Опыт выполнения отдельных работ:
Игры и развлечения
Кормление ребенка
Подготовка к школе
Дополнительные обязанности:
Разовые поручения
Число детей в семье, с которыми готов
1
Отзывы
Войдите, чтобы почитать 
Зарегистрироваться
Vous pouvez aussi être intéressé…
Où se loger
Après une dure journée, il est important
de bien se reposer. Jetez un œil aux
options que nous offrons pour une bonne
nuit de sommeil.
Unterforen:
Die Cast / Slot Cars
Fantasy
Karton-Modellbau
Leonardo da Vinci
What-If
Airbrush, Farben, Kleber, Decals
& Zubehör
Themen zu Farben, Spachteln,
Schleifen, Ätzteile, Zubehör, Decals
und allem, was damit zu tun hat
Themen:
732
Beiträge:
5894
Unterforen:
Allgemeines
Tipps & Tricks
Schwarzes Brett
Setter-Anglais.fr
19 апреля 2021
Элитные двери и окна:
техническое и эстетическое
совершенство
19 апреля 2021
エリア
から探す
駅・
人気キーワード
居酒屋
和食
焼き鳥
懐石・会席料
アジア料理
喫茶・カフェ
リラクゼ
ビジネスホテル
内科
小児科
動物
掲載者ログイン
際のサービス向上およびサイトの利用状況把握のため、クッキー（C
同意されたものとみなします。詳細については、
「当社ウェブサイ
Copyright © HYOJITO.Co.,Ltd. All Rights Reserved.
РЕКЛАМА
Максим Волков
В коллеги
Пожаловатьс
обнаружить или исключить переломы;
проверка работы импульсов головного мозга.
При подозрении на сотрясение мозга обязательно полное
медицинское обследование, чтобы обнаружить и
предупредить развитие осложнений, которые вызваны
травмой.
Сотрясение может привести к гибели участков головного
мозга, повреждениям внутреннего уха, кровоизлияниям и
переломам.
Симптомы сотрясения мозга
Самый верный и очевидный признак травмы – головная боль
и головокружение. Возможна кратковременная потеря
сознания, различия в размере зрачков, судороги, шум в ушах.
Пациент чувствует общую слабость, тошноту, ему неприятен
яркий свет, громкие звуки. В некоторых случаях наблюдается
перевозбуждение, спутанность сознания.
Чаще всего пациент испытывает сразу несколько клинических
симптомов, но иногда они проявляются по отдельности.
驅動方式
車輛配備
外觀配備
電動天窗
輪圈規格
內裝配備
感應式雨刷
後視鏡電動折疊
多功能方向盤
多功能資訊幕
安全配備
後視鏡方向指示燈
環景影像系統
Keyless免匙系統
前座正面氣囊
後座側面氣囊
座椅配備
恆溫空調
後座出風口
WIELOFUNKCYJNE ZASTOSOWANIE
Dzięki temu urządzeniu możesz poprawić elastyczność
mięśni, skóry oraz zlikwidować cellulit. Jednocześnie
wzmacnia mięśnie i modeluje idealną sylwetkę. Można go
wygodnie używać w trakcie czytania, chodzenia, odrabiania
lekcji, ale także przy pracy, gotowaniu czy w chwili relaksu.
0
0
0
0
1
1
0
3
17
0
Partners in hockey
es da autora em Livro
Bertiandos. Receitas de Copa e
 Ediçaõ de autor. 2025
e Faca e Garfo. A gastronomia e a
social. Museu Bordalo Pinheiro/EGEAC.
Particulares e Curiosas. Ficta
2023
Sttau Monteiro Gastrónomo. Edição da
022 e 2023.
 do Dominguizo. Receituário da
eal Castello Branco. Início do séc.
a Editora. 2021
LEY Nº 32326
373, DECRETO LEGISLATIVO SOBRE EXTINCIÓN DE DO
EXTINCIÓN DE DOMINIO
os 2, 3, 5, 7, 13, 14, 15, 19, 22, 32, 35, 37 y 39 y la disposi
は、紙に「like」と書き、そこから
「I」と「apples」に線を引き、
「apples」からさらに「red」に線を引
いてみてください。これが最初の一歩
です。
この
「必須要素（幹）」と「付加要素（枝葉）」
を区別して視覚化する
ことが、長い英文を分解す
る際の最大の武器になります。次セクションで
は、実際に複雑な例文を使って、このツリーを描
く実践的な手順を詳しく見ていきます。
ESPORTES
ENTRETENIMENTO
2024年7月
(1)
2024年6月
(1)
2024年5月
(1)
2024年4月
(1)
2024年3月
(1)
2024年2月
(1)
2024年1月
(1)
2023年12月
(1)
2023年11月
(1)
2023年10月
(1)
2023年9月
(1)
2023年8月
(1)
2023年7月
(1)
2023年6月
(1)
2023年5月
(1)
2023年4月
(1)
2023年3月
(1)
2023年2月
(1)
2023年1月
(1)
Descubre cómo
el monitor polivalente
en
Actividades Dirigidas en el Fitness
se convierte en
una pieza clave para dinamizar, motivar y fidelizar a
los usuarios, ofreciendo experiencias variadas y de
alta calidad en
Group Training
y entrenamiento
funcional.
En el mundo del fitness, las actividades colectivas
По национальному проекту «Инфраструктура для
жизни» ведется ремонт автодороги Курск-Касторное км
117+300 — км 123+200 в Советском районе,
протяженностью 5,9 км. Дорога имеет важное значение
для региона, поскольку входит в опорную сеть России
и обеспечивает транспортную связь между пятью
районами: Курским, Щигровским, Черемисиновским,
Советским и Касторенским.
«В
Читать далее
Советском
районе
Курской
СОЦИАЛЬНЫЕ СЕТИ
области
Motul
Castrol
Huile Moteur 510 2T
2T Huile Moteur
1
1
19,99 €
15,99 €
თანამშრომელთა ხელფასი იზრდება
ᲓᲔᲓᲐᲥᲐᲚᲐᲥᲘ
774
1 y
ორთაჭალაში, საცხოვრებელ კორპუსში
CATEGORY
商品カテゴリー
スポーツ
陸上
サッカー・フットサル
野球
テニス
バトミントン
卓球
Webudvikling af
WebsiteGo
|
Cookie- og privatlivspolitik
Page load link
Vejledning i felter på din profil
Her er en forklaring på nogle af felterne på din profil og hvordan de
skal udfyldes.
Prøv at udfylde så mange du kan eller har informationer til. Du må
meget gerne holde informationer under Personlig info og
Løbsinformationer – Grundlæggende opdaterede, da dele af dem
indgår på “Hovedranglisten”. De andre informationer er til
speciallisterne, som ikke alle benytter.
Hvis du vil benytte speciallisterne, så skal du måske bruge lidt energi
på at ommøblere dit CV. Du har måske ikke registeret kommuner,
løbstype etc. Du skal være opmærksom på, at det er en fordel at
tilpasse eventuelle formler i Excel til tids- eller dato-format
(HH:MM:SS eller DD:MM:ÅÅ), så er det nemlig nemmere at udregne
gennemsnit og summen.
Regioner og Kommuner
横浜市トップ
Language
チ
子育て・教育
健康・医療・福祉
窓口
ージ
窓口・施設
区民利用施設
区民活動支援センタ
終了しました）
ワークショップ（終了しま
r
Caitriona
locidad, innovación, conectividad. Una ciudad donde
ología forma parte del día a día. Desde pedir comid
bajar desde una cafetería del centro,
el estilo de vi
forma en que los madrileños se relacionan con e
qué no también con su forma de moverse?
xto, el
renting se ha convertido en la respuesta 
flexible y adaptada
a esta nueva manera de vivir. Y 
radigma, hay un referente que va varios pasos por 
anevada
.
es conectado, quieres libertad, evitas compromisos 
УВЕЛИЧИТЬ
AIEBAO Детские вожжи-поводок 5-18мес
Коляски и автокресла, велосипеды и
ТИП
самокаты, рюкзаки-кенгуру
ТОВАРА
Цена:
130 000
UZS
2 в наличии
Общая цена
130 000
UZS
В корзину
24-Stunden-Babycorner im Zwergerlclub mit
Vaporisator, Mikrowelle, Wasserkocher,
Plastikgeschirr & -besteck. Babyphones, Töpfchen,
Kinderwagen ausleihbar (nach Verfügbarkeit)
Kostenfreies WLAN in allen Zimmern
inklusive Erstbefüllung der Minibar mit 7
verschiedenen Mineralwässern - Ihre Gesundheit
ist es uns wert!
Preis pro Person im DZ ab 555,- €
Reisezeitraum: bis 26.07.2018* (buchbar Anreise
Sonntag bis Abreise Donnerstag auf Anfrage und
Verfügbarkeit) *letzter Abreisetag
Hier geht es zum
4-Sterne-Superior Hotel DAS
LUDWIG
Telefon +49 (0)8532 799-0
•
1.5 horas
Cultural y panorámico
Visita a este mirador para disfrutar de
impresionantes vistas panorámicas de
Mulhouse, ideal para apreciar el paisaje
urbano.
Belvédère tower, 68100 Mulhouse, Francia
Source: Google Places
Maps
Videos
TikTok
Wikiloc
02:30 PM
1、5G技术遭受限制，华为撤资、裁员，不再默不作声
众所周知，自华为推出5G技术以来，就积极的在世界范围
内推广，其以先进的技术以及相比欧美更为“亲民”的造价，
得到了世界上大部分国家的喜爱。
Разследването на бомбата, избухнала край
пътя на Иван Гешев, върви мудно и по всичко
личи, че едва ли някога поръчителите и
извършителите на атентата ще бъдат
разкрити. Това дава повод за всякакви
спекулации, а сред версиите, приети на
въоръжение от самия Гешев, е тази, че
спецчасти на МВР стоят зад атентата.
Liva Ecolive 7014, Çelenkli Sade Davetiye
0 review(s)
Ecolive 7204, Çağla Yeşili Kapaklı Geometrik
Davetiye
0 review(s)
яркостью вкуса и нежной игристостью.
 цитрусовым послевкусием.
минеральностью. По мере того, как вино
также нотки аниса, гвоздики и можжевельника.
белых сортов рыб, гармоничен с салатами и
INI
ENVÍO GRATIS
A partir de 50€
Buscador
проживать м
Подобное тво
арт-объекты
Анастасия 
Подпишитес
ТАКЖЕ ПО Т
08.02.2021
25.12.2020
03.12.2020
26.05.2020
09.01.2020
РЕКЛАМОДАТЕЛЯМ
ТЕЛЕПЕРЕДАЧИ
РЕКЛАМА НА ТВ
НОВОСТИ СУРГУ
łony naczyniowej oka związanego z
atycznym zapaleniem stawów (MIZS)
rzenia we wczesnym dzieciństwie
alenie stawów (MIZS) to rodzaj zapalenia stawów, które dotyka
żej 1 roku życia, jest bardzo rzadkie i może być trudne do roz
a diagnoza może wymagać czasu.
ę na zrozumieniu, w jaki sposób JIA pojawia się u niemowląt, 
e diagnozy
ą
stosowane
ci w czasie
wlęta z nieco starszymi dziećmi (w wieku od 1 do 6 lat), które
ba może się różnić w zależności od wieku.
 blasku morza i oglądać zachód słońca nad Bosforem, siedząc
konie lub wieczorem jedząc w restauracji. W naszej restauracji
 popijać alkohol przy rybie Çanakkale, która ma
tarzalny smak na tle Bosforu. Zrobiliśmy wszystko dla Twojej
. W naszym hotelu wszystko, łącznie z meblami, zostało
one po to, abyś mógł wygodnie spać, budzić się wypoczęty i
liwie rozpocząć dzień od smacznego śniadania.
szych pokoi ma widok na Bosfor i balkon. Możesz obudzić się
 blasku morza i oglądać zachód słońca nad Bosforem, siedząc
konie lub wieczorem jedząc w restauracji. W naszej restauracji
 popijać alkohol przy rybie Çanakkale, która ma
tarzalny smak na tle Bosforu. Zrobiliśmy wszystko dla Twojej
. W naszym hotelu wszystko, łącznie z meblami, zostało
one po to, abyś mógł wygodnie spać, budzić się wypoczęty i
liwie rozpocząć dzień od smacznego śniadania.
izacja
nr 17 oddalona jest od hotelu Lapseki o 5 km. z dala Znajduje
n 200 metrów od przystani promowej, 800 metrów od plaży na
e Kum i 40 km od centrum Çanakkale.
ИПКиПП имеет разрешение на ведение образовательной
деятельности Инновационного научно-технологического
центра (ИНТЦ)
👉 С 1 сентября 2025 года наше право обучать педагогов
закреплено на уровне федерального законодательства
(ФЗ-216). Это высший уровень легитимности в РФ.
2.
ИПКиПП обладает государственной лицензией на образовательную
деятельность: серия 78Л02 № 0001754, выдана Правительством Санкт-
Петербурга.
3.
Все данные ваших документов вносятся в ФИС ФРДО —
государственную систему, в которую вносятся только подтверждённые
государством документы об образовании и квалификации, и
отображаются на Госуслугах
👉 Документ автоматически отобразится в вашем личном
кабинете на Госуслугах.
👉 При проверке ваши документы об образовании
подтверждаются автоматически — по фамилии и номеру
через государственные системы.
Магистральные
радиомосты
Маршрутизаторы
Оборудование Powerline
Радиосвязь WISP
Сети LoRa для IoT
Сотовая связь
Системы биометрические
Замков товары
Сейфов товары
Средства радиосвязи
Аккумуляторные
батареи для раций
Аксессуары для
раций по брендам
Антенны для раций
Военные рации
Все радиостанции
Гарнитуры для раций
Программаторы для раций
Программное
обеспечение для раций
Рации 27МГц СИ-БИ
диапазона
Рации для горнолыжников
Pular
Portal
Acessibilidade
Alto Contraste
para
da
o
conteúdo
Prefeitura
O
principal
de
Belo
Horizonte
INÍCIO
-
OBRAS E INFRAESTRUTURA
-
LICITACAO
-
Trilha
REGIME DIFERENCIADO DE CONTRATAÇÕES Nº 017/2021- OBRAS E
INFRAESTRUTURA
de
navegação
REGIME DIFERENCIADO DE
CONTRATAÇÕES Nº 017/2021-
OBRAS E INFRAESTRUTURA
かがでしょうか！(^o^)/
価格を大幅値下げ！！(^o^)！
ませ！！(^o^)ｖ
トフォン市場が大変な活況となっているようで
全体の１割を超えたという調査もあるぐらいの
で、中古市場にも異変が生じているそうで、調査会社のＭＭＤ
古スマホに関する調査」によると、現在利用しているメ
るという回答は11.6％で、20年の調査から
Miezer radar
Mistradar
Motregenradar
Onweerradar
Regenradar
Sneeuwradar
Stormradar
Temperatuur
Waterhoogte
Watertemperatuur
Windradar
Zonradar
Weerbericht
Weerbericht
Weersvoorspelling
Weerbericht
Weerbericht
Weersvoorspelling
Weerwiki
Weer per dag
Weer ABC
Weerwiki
________________________
_Problem statement_
Looking at the entries, how many lines contain the string "eller"? The answer is that number alone.

_Your response_
3